April 12 is the anniversary of the sinking of the Tittanic. Thirty-seven months later, the Lusitania was torpedoed and sunk. Coincidentally, each sinking had rare-book related aspects that reverberate to this day. One of the Titanic passengers was Henry Elkins Widener. Widener was a noted collector of rare books whose collection included a Gutenberg Bible and a Shakespeare Folio. In the spring of 1912, he went on a book-buying trip to England, where he bought a rare first edition of essays by Francis Bacon. The story goes that after he placed his mother and her maid in a lifeboat, he returned to his room to retrieve the book. He and the book went down with the ship. Mrs. Widener endowed the Harry Elkins Widener Memorial Library at Harvard in his memory. It remains one of the most famous libraries for rare books in the world. Another book lost, though not Widener’s, was a jeweled copy of “The Rubaiyat” valued at $2,000 — or about $45,000 today.
Boston bookseller Charles Lauriat came aboard the Lusitania with a priceless set of drawings by William Meakepeace Thackeray and a one-of-a-kind edition of “A Christmas Carol” with handwritten notations by Charles Dickens. He did not insure either, figuring that the chance of the Lusitania sinking was “nil.” Both items went to the bottom, but Lauriat managed to save what he considered the real prize: Photos of his baby. In 1922, Lauriat filed a claim against Germany, valuing the Dickens and Thackeray items at more than $51,000. He was awarded $10,000.

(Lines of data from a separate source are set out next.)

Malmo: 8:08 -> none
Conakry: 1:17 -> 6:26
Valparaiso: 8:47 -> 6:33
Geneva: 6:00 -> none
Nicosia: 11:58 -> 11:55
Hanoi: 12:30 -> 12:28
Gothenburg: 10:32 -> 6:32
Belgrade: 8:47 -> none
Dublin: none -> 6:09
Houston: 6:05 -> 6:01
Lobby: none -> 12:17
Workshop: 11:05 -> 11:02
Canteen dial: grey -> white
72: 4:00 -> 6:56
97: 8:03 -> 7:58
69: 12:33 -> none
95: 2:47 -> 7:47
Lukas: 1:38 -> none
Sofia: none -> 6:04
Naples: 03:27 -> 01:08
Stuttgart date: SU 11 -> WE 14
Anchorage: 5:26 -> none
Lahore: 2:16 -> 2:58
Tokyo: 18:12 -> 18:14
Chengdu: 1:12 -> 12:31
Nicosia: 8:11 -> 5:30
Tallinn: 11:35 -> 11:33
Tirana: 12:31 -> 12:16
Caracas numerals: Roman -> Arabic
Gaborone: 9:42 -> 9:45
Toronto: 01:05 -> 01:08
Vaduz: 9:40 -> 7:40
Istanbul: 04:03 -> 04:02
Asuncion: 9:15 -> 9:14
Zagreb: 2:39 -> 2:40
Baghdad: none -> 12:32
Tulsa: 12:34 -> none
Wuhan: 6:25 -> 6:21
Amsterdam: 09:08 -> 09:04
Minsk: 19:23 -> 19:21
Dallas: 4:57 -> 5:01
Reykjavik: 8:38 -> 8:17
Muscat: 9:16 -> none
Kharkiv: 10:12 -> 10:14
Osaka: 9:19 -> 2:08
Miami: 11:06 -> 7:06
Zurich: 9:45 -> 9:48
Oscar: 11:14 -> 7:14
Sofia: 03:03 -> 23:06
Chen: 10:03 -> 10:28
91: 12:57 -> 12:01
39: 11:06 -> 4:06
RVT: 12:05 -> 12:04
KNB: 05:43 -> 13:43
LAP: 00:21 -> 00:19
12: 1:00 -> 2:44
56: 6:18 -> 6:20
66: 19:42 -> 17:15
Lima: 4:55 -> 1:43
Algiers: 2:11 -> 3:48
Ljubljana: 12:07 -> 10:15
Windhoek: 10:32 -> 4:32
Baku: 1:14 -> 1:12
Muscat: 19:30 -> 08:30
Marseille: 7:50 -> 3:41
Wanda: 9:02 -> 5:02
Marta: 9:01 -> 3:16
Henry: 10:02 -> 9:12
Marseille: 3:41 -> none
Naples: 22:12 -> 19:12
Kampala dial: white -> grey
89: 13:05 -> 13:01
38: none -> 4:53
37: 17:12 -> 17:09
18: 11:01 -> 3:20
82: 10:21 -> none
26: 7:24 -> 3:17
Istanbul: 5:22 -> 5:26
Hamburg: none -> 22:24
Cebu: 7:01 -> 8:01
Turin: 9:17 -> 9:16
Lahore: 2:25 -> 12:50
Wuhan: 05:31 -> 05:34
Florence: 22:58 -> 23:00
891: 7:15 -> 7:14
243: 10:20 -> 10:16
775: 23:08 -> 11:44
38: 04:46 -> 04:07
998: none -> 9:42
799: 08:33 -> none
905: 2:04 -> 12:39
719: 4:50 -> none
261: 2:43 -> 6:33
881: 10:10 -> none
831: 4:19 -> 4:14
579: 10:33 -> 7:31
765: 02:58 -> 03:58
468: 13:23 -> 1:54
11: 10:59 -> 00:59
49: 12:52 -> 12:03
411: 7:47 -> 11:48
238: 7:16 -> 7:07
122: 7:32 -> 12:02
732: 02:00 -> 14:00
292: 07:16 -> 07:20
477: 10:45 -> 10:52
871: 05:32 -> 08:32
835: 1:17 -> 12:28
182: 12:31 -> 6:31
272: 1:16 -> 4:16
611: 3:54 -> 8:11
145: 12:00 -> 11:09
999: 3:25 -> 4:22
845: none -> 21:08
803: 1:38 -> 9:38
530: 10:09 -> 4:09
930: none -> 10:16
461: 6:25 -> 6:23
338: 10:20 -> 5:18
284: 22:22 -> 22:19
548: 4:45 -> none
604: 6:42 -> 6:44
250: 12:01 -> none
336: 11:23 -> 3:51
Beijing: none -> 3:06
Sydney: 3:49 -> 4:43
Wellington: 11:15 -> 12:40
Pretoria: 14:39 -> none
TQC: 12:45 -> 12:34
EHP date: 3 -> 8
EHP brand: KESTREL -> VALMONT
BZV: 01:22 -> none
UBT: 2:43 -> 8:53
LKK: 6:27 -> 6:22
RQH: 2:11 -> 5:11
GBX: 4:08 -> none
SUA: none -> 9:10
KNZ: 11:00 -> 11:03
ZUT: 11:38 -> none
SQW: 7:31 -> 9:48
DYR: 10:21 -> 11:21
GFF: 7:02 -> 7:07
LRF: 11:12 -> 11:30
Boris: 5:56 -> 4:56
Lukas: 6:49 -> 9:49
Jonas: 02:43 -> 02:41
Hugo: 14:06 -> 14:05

Also on the Luisitania was Elbert Hubbard, a writer, publisher and founder of the Roycroft artisan community. Hubbard even wrote a small pamphlet about the sinking of the Titanic.
Now here’s where those coincidences begin piling up: Printed Page bookseller Robert Rust knew Hubbard’s daughter and is a Roycroft historian who’s written and contributed to books about the Roycrofter movement. And three Danboms who died on the Titanic were Printed Page co-owner Dan Danbom’s distant relatives.
Neither Robert nor Dan has any plans to take a transatlantic cruise.